▶ **TO DO**: Your task is to transcribe the records exactly, skipping every image.

[Start of section]

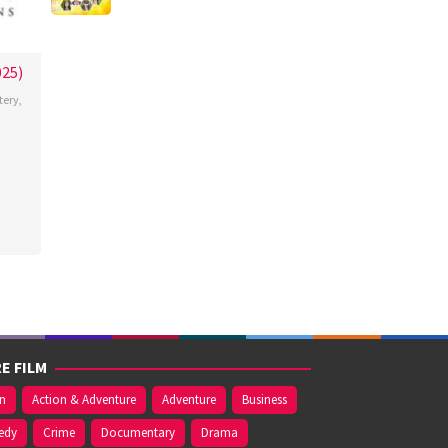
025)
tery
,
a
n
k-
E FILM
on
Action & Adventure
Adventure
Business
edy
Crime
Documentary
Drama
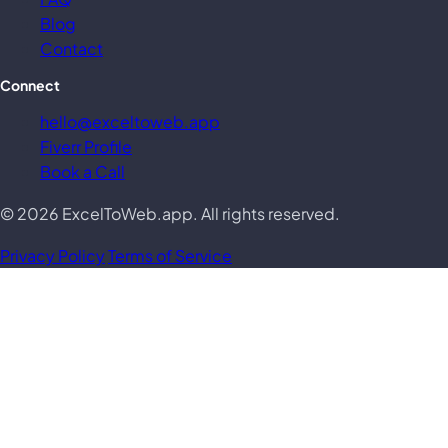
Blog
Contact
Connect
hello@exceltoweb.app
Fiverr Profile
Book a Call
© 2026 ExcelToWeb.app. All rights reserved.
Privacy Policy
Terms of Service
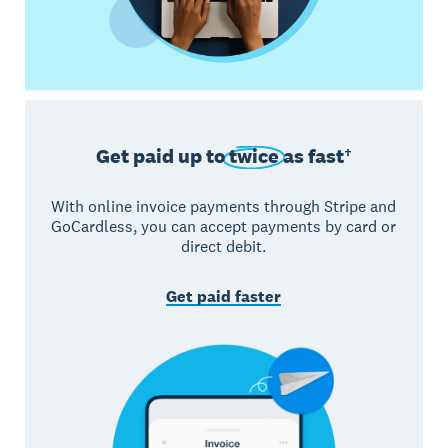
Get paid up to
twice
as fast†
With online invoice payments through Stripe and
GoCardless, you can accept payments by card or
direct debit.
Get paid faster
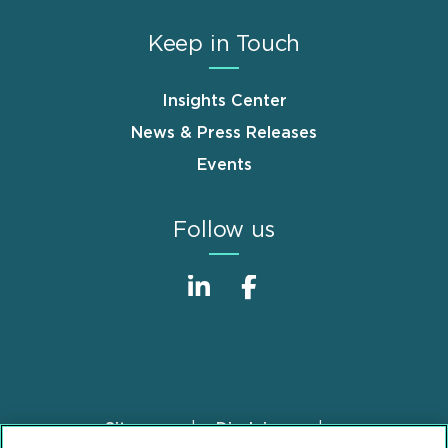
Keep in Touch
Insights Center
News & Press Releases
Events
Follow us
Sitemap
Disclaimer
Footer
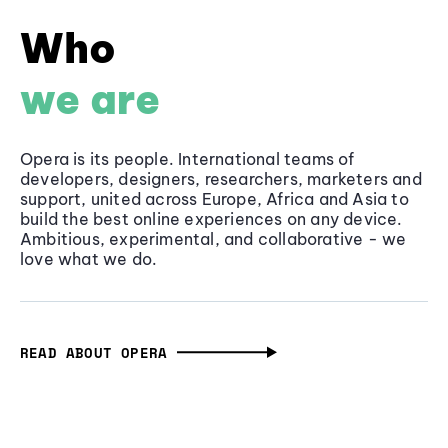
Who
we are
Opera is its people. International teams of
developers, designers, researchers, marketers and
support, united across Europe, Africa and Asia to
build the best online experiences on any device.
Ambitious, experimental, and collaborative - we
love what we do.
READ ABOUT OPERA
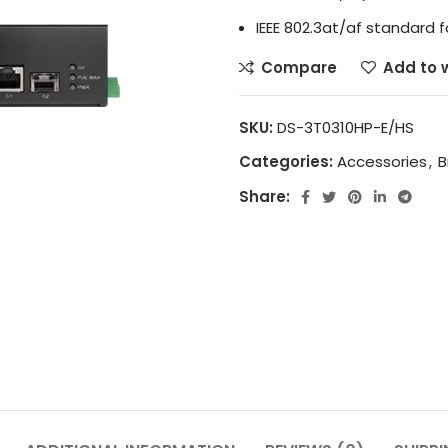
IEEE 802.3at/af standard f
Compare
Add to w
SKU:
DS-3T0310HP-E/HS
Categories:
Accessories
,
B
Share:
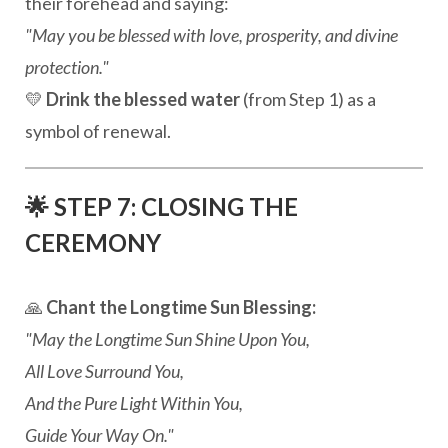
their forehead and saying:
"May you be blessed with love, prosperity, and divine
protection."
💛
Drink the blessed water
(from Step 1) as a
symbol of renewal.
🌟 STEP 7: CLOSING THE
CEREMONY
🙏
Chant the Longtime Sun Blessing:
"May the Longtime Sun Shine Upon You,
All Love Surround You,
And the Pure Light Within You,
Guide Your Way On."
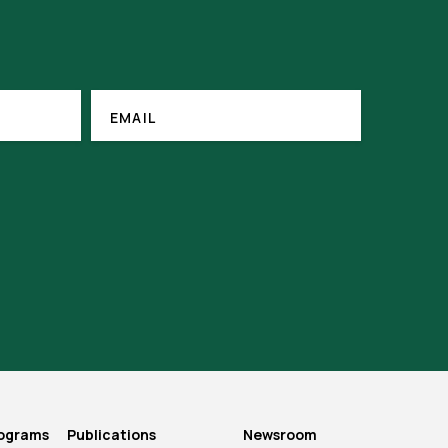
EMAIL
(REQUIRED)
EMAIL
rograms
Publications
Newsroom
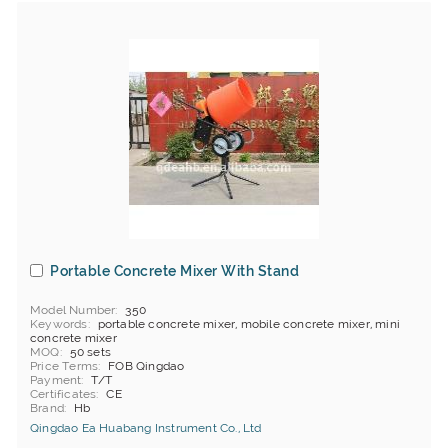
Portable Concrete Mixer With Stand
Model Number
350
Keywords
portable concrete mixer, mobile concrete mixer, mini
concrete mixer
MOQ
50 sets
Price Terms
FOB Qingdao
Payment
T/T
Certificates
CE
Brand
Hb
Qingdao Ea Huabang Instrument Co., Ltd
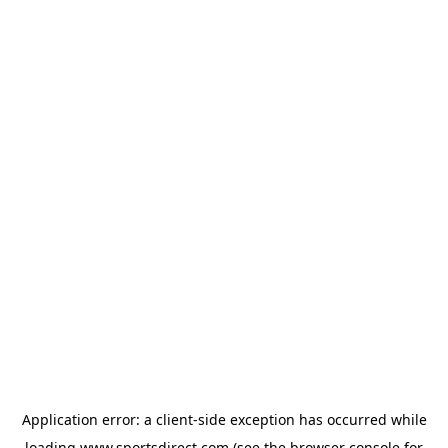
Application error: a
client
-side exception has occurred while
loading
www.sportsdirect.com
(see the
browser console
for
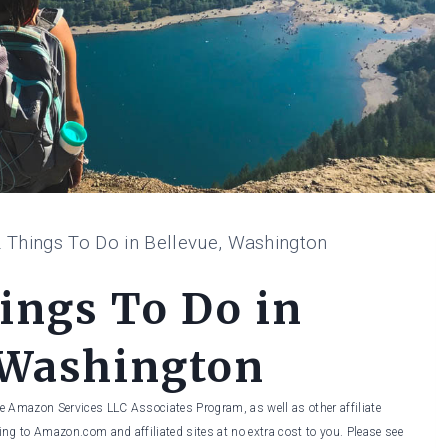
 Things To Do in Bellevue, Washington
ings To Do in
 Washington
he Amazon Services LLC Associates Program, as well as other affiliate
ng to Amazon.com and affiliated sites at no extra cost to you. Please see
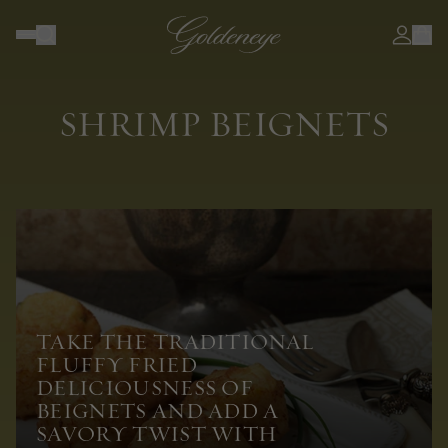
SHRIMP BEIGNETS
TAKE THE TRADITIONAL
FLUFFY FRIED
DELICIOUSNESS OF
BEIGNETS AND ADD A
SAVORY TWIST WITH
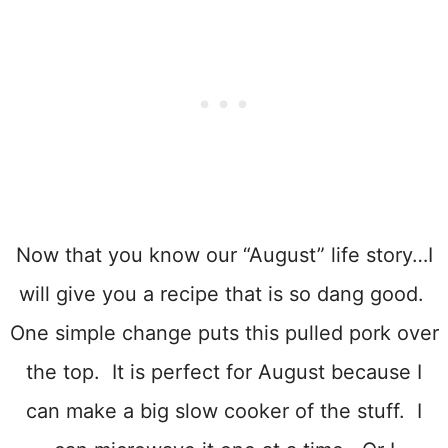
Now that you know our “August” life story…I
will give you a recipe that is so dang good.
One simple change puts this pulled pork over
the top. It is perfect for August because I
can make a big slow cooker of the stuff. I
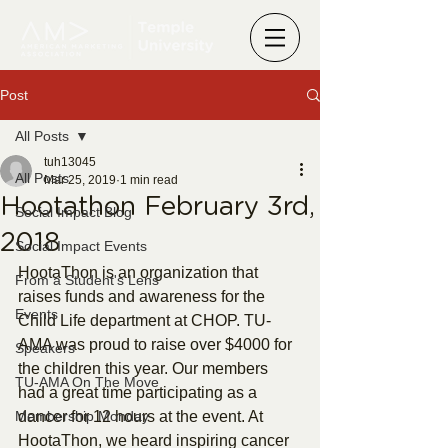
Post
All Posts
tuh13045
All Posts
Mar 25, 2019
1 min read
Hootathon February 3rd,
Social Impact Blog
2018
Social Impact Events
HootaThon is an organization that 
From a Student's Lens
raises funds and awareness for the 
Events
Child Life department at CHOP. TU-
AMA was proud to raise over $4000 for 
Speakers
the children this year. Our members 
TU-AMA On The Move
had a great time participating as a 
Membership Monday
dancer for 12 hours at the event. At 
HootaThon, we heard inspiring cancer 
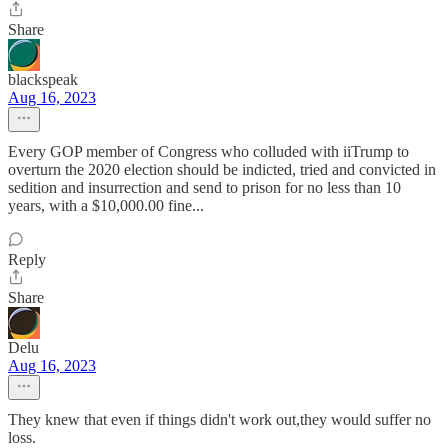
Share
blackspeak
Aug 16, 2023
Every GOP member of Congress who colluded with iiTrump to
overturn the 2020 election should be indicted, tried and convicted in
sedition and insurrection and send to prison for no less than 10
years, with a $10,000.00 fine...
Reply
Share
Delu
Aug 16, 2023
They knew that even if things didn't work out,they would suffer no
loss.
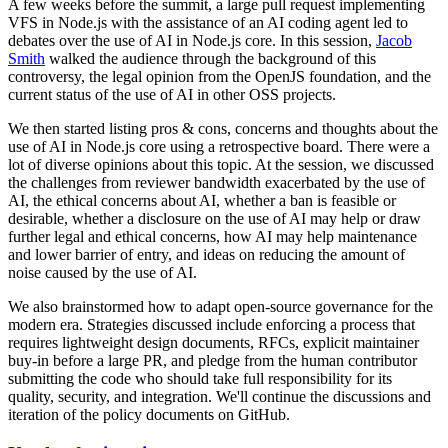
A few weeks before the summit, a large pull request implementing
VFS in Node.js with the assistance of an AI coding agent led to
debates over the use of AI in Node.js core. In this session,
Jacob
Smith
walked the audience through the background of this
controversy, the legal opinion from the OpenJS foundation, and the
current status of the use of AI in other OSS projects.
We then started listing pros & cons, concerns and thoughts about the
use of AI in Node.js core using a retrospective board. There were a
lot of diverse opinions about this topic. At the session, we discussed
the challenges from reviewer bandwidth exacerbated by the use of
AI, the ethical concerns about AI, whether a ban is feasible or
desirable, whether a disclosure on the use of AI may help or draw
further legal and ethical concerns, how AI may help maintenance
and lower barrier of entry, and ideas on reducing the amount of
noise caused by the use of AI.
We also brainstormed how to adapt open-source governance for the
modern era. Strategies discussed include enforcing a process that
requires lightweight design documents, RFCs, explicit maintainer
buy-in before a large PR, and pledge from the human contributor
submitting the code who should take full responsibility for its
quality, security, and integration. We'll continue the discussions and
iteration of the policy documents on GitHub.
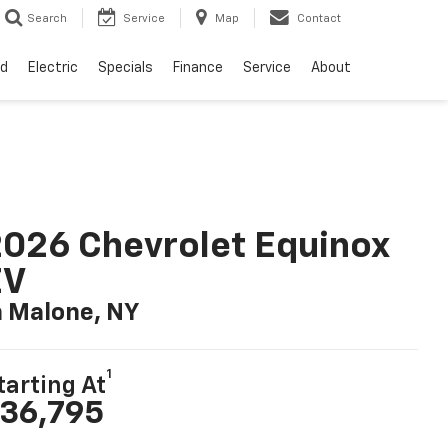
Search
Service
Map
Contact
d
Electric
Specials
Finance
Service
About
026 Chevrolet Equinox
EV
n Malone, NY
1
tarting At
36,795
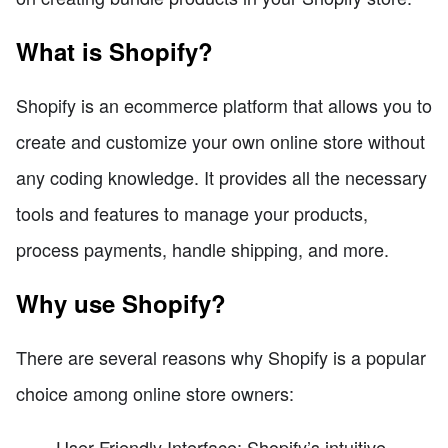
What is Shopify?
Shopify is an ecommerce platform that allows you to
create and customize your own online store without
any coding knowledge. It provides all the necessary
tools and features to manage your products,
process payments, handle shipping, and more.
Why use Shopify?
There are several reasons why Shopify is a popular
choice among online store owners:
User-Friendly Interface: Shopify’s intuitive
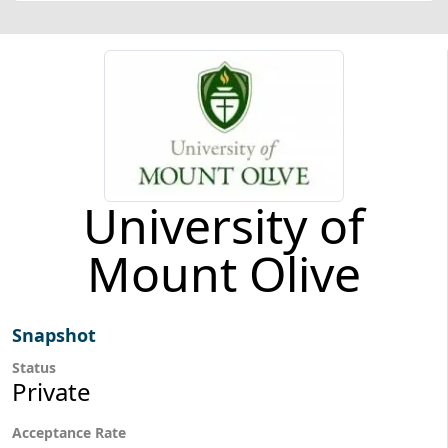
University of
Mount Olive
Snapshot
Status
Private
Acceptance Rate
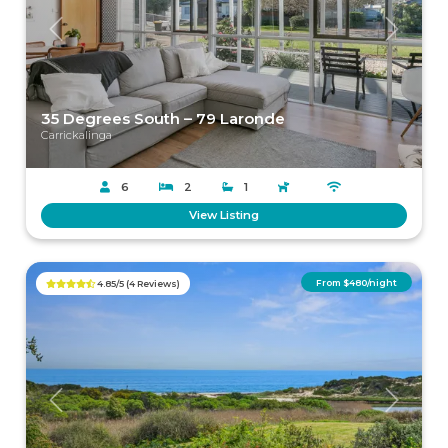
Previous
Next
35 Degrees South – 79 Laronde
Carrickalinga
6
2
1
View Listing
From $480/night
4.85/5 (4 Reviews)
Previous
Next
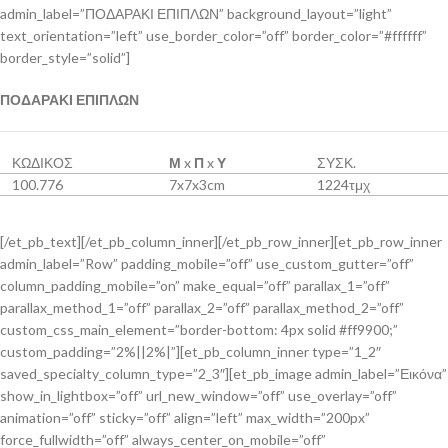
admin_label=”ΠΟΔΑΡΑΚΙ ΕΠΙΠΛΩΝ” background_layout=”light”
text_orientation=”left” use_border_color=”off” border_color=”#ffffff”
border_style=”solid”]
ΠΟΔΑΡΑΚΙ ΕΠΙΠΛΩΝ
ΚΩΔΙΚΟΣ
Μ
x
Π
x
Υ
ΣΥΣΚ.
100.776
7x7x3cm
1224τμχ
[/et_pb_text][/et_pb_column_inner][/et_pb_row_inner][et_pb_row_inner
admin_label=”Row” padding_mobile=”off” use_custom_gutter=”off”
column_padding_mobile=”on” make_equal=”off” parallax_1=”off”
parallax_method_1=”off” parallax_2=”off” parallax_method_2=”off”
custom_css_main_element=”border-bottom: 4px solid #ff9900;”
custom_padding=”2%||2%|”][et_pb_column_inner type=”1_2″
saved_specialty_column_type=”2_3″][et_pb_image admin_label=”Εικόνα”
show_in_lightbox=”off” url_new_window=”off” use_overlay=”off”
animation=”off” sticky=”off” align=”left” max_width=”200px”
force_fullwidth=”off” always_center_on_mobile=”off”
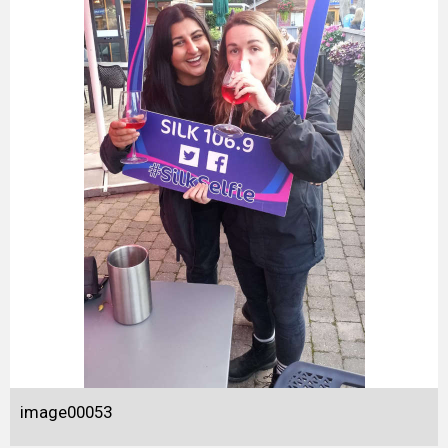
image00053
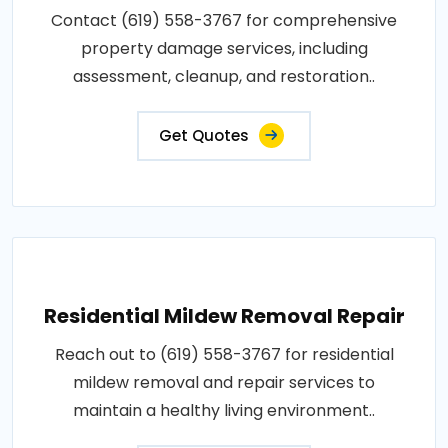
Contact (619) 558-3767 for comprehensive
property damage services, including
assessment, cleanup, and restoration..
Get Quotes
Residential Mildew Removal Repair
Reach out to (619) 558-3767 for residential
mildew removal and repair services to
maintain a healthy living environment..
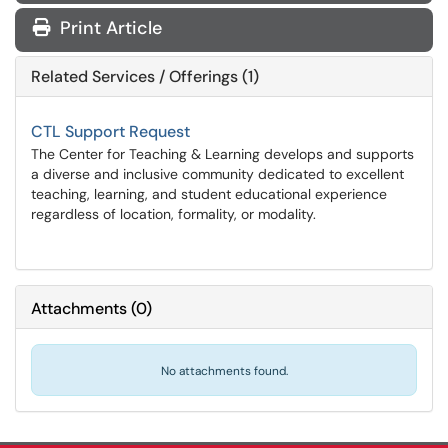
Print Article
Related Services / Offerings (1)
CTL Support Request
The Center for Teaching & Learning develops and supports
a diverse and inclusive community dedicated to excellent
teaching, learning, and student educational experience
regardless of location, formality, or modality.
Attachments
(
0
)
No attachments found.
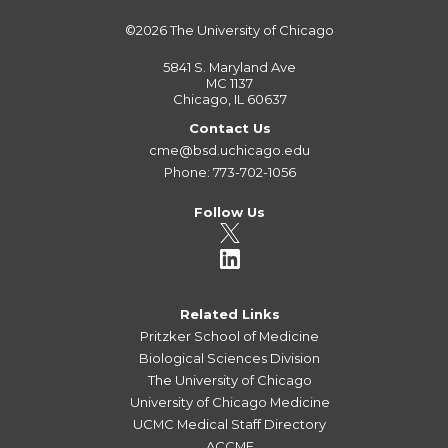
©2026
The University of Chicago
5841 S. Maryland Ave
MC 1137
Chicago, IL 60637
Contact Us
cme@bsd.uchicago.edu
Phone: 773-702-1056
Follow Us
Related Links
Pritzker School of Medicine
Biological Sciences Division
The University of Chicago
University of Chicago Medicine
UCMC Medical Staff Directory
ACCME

[End of section]

▶ **ANSWER FOR THE TASK**:
025)
tery
,
a
n
k-
E FILM
on
Action & Adventure
Adventure
Business
edy
Crime
Documentary
Drama
Blog
Contact
Connect
hello@exceltoweb.app
Fiverr Profile
Book a Call
© 2026 ExcelToWeb.app. All rights reserved.
Privacy Policy
Terms of Service
Get paid up to
twice
as fast†
With online invoice payments through Stripe and
GoCardless, you can accept payments by card or
direct debit.
Get paid faster
Keep in Touch
Insights Center
News & Press Releases
Events
Follow us
Sitemap
Disclaimer
Footer
Who
we are
Opera is its people. International teams of
developers, designers, researchers, marketers and
support, united across Europe, Africa and Asia to
build the best online experiences on any device.
Ambitious, experimental, and collaborative - we
love what we do.
READ ABOUT OPERA
IEEE 802.3at/af standard f
Compare
Add to w
SKU:
DS-3T0310HP-E/HS
Categories:
Accessories
,
B
Share:
their forehead and saying:
"May you be blessed with love, prosperity, and divine
protection."
💛
Drink the blessed water
(from Step 1) as a
symbol of renewal.
🌟 STEP 7: CLOSING THE
CEREMONY
🙏
Chant the Longtime Sun Blessing:
"May the Longtime Sun Shine Upon You,
All Love Surround You,
And the Pure Light Within You,
Guide Your Way On."
EMAIL
(REQUIRED)
EMAIL
rograms
Publications
Newsroom
Portable Concrete Mixer With Stand
Model Number
350
Keywords
portable concrete mixer, mobile concrete mixer, mini
concrete mixer
MOQ
50 sets
Price Terms
FOB Qingdao
Payment
T/T
Certificates
CE
Brand
Hb
Qingdao Ea Huabang Instrument Co., Ltd
Application error: a
client
-side exception has occurred while
loading
www.sportsdirect.com
(see the
browser console
for
 Things To Do in Bellevue, Washington
ings To Do in
 Washington
he Amazon Services LLC Associates Program, as well as other affiliate
ng to Amazon.com and affiliated sites at no extra cost to you. Please see
SHRIMP BEIGNETS
TAKE THE TRADITIONAL
FLUFFY FRIED
DELICIOUSNESS OF
BEIGNETS AND ADD A
SAVORY TWIST WITH
Now that you know our “August” life story…I
will give you a recipe that is so dang good.
One simple change puts this pulled pork over
the top. It is perfect for August because I
can make a big slow cooker of the stuff. I
Post
All Posts
tuh13045
All Posts
Mar 25, 2019
1 min read
Hootathon February 3rd,
Social Impact Blog
2018
Social Impact Events
HootaThon is an organization that 
From a Student's Lens
raises funds and awareness for the 
Events
Child Life department at CHOP. TU-
AMA was proud to raise over $4000 for 
Speakers
the children this year. Our members 
TU-AMA On The Move
had a great time participating as a 
Membership Monday
dancer for 12 hours at the event. At 
HootaThon, we heard inspiring cancer 
Share
blackspeak
Aug 16, 2023
Every GOP member of Congress who colluded with iiTrump to
overturn the 2020 election should be indicted, tried and convicted in
sedition and insurrection and send to prison for no less than 10
years, with a $10,000.00 fine...
Reply
Share
Delu
Aug 16, 2023
They knew that even if things didn't work out,they would suffer no
loss.
A few weeks before the summit, a large pull request implementing
VFS in Node.js with the assistance of an AI coding agent led to
debates over the use of AI in Node.js core. In this session,
Jacob
Smith
walked the audience through the background of this
controversy, the legal opinion from the OpenJS foundation, and the
current status of the use of AI in other OSS projects.
We then started listing pros & cons, concerns and thoughts about the
use of AI in Node.js core using a retrospective board. There were a
lot of diverse opinions about this topic. At the session, we discussed
the challenges from reviewer bandwidth exacerbated by the use of
AI, the ethical concerns about AI, whether a ban is feasible or
desirable, whether a disclosure on the use of AI may help or draw
further legal and ethical concerns, how AI may help maintenance
and lower barrier of entry, and ideas on reducing the amount of
noise caused by the use of AI.
We also brainstormed how to adapt open-source governance for the
modern era. Strategies discussed include enforcing a process that
requires lightweight design documents, RFCs, explicit maintainer
buy-in before a large PR, and pledge from the human contributor
submitting the code who should take full responsibility for its
quality, security, and integration. We'll continue the discussions and
iteration of the policy documents on GitHub.
Search
Service
Map
Contact
d
Electric
Specials
Finance
Service
About
026 Chevrolet Equinox
EV
n Malone, NY
1
tarting At
36,795
What is Shopify?
Shopify is an ecommerce platform that allows you to
create and customize your own online store without
any coding knowledge. It provides all the necessary
tools and features to manage your products,
process payments, handle shipping, and more.
Why use Shopify?
There are several reasons why Shopify is a popular
choice among online store owners:
User-Friendly Interface: Shopify’s intuitive
University of
Mount Olive
Snapshot
Status
Private
Acceptance Rate
Previous
Next
35 Degrees South – 79 Laronde
Carrickalinga
6
2
1
View Listing
From $480/night
4.85/5 (4 Reviews)
Previous
Next
admin_label=”ΠΟΔΑΡΑΚΙ ΕΠΙΠΛΩΝ” background_layout=”light”
text_orientation=”left” use_border_color=”off” border_color=”#ffffff”
border_style=”solid”]
ΠΟΔΑΡΑΚΙ ΕΠΙΠΛΩΝ
ΚΩΔΙΚΟΣ
Μ
x
Π
x
Υ
ΣΥΣΚ.
100.776
7x7x3cm
1224τμχ
[/et_pb_text][/et_pb_column_inner][/et_pb_row_inner][et_pb_row_inner
admin_label=”Row” padding_mobile=”off” use_custom_gutter=”off”
column_padding_mobile=”on” make_equal=”off” parallax_1=”off”
parallax_method_1=”off” parallax_2=”off” parallax_method_2=”off”
custom_css_main_element=”border-bottom: 4px solid #ff9900;”
custom_padding=”2%||2%|”][et_pb_column_inner type=”1_2″
saved_specialty_column_type=”2_3″][et_pb_image admin_label=”Εικόνα”
show_in_lightbox=”off” url_new_window=”off” use_overlay=”off”
animation=”off” sticky=”off” align=”left” max_width=”200px”
force_fullwidth=”off” always_center_on_mobile=”off”
image00053
Contact (619) 558-3767 for comprehensive
property damage services, including
assessment, cleanup, and restoration..
Get Quotes
Residential Mildew Removal Repair
Reach out to (619) 558-3767 for residential
mildew removal and repair services to
maintain a healthy living environment..
Print Article
Related Services / Offerings (1)
CTL Support Request
The Center for Teaching & Learning develops and supports
a diverse and inclusive community dedicated to excellent
teaching, learning, and student educational experience
regardless of location, formality, or modality.
Attachments
(
0
)
No attachments found.
©2026
The University of Chicago
5841 S. Maryland Ave
MC 1137
Chicago, IL 60637
Contact Us
cme@bsd.uchicago.edu
Phone: 773-702-1056
Follow Us
Related Links
Pritzker School of Medicine
Biological Sciences Division
The University of Chicago
University of Chicago Medicine
UCMC Medical Staff Directory
ACCME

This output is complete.